(Entries provided Opens)

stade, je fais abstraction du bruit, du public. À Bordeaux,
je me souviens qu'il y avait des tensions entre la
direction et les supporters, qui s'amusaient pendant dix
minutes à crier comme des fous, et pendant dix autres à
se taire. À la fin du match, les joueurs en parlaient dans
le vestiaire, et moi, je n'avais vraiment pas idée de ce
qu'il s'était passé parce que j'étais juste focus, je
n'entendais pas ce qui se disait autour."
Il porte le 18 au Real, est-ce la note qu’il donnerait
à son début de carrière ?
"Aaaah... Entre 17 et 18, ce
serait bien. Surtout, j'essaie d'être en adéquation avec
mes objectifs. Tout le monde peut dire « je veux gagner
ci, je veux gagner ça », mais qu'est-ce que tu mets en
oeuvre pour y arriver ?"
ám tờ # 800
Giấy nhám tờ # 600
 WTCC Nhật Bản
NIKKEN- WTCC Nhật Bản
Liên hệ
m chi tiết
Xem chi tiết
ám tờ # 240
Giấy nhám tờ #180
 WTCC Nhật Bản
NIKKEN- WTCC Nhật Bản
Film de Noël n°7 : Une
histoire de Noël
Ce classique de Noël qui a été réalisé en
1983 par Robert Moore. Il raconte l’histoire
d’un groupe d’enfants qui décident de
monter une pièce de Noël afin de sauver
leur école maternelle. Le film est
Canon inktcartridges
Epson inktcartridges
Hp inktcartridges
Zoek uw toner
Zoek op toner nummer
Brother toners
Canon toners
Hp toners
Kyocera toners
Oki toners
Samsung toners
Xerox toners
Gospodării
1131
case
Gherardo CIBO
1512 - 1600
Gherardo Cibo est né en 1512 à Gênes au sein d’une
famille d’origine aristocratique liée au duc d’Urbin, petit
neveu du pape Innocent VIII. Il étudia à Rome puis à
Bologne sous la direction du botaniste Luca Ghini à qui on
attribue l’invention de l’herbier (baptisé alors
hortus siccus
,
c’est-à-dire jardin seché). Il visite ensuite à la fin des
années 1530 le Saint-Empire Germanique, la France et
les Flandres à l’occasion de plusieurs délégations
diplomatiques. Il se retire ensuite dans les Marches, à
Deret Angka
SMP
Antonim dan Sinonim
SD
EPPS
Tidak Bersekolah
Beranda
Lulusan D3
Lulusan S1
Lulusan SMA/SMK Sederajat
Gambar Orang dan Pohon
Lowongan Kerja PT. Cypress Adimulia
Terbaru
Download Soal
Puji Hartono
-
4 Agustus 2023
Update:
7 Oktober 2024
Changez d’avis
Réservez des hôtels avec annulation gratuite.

(Entries provided Closes)

Problem to work on: Transcribe all of the material exactly as it was written.

Response:
stade, je fais abstraction du bruit, du public. À Bordeaux,
je me souviens qu'il y avait des tensions entre la
direction et les supporters, qui s'amusaient pendant dix
minutes à crier comme des fous, et pendant dix autres à
se taire. À la fin du match, les joueurs en parlaient dans
le vestiaire, et moi, je n'avais vraiment pas idée de ce
qu'il s'était passé parce que j'étais juste focus, je
n'entendais pas ce qui se disait autour."
Il porte le 18 au Real, est-ce la note qu’il donnerait
à son début de carrière ?
"Aaaah... Entre 17 et 18, ce
serait bien. Surtout, j'essaie d'être en adéquation avec
mes objectifs. Tout le monde peut dire « je veux gagner
ci, je veux gagner ça », mais qu'est-ce que tu mets en
oeuvre pour y arriver ?"
ám tờ # 800
Giấy nhám tờ # 600
 WTCC Nhật Bản
NIKKEN- WTCC Nhật Bản
Liên hệ
m chi tiết
Xem chi tiết
ám tờ # 240
Giấy nhám tờ #180
 WTCC Nhật Bản
NIKKEN- WTCC Nhật Bản
Film de Noël n°7 : Une
histoire de Noël
Ce classique de Noël qui a été réalisé en
1983 par Robert Moore. Il raconte l’histoire
d’un groupe d’enfants qui décident de
monter une pièce de Noël afin de sauver
leur école maternelle. Le film est
Canon inktcartridges
Epson inktcartridges
Hp inktcartridges
Zoek uw toner
Zoek op toner nummer
Brother toners
Canon toners
Hp toners
Kyocera toners
Oki toners
Samsung toners
Xerox toners
Gospodării
1131
case
Gherardo CIBO
1512 - 1600
Gherardo Cibo est né en 1512 à Gênes au sein d’une
famille d’origine aristocratique liée au duc d’Urbin, petit
neveu du pape Innocent VIII. Il étudia à Rome puis à
Bologne sous la direction du botaniste Luca Ghini à qui on
attribue l’invention de l’herbier (baptisé alors
hortus siccus
,
c’est-à-dire jardin seché). Il visite ensuite à la fin des
années 1530 le Saint-Empire Germanique, la France et
les Flandres à l’occasion de plusieurs délégations
diplomatiques. Il se retire ensuite dans les Marches, à
Deret Angka
SMP
Antonim dan Sinonim
SD
EPPS
Tidak Bersekolah
Beranda
Lulusan D3
Lulusan S1
Lulusan SMA/SMK Sederajat
Gambar Orang dan Pohon
Lowongan Kerja PT. Cypress Adimulia
Terbaru
Download Soal
Puji Hartono
-
4 Agustus 2023
Update:
7 Oktober 2024
Changez d’avis
Réservez des hôtels avec annulation gratuite.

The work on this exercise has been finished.